A única lei federal que trata sobre o tema é a Lei nº
7.802/89, a qual se limita, contudo, a traçar os parâmetros gerais sobre a
matéria e estabelecer atividades de coordenação e ações integradas. Veja:
Art. 9º No exercício de sua
competência, a União adotará as seguintes providências:
I - legislar sobre a produção,
registro, comércio interestadual, exportação, importação, transporte,
classificação e controle tecnológico e toxicológico;
II - controlar e fiscalizar os
estabelecimentos de produção, importação e exportação;
III - analisar os produtos agrotóxicos,
seus componentes e afins, nacionais e importados;
IV - controlar e fiscalizar a produção,
a exportação e a importação.
Além disso, a lei federal é expressa ao preservar a
competência legislativa dos Estados.
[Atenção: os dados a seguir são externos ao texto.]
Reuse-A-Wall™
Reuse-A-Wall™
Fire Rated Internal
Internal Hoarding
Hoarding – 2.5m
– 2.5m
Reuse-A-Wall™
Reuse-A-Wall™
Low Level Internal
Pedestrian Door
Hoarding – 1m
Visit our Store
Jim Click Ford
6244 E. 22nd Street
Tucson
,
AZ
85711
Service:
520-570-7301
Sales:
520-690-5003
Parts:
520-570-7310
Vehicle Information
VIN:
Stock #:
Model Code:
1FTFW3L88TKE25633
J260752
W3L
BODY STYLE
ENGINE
Confira:
Art. 10. Compete aos Estados e ao Distrito
Federal, nos termos dos arts. 23 e 24 da Constituição Federal, legislar sobre o
uso, a produção, o consumo, o comércio e o armazenamento dos agrotóxicos, seus
componentes e afins, bem como fiscalizar o uso, o consumo, o comércio, o
armazenamento e o transporte interno.
Logo, a lei estadual não afrontou
nenhum dispositivo da lei federal.
A lei estadual foi baseada em
estudos técnicos que constataram os riscos envolvidos pela prática de
pulverização aérea de agrotóxicos. Além disso, as peculiaridades locais tornam
proporcional a vedação estabelecida em favor do direito à saúde e dos
princípios constitucionais da prevenção e da precaução.
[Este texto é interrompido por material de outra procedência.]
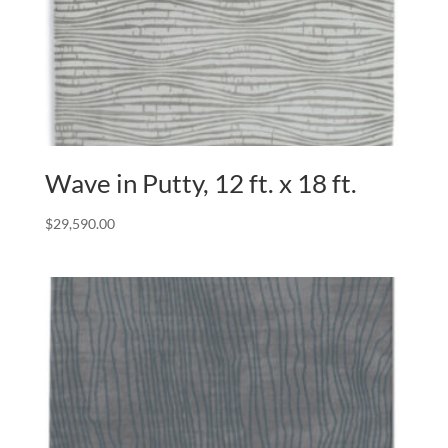
Wave in Putty, 12 ft. x 18 ft.
$
29,590.00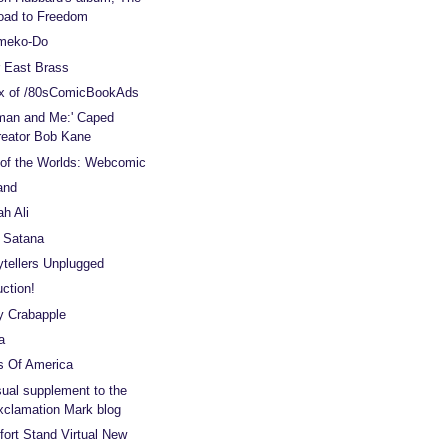
oad to Freedom
meko-Do
 East Brass
x of /80sComicBookAds
man and Me:' Caped
reator Bob Kane
of the Worlds: Webcomic
and
ah Ali
 Satana
ytellers Unplugged
ction!
y Crabapple
a
s Of America
sual supplement to the
xclamation Mark blog
ort Stand Virtual New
Vale ressaltar que a livre
iniciativa não impede a regulamentação das atividades econômicas pelo Estado,
notadamente quando ela se mostrar indispensável ao resguardo de outros valores
constitucionais.
O STF tem privilegiado a
proibição do retrocesso socioambiental, ao ponderar o direito à livre
iniciativa com a defesa do meio ambiente e a proteção da saúde humana.
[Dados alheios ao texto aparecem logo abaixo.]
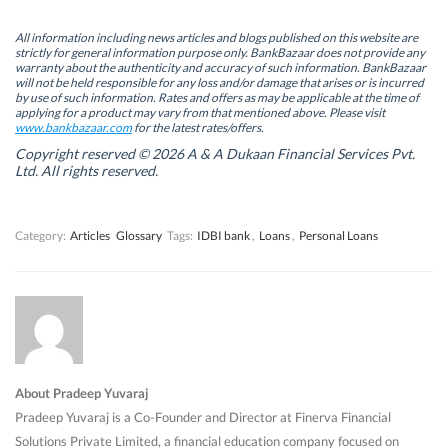
p
p
e
p
e
e
n
e
n
n
s
n
All information including news articles and blogs published on this website are
s
s
i
s
strictly for general information purpose only. BankBazaar does not provide any
i
i
n
i
warranty about the authenticity and accuracy of such information. BankBazaar
n
n
n
n
will not be held responsible for any loss and/or damage that arises or is incurred
n
n
e
n
by use of such information. Rates and offers as may be applicable at the time of
e
e
w
e
w
w
w
w
applying for a product may vary from that mentioned above. Please visit
w
w
i
w
www.bankbazaar.com
for the latest rates/offers.
i
i
n
i
n
n
d
n
Copyright reserved © 2026 A & A Dukaan Financial Services Pvt.
d
d
o
d
Ltd. All rights reserved.
o
o
w
o
w
w
)
w
)
)
)
Category:
Articles
Glossary
Tags:
IDBI bank
,
Loans
,
Personal Loans
About Pradeep Yuvaraj
Pradeep Yuvaraj is a Co-Founder and Director at Finerva Financial
Solutions Private Limited, a financial education company focused on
Importante destacar, por fim,
algo que é muito relevante tanto para a prática forense como para os concursos
públicos: “Não há óbice constitucional a que os Estados editem normas mais
protetivas à saúde e ao meio ambiente quanto à utilização de agrotóxicos.”
Em suma:
É constitucional norma estadual que veda a
pulverização aérea de agrotóxicos na agricultura local e sujeita o infrator ao
pagamento de multa.
Essa norma representa maior proteção à saúde e ao
meio ambiente se comparada com as diretrizes gerais fixadas na legislação
federal. Além disso, essa norma estabelece restrição razoável e proporcional às
técnicas de aplicação de pesticidas.
STF.
Plenário. ADI 6137/CE, Rel. Min. Cármen Lúcia, julgado em 29/05/2023 (Info
1096).
Com base nesses entendimentos, o
Plenário, por unanimidade, conheceu parcialmente da ação e, nesta extensão, a
julgou improcedente para reconhecer a constitucionalidade do § 1º e do caput do art. 28-B da Lei nº 12.228/93
do Estado do Ceará, incluídos pela Lei estadual nº 16.820/2019.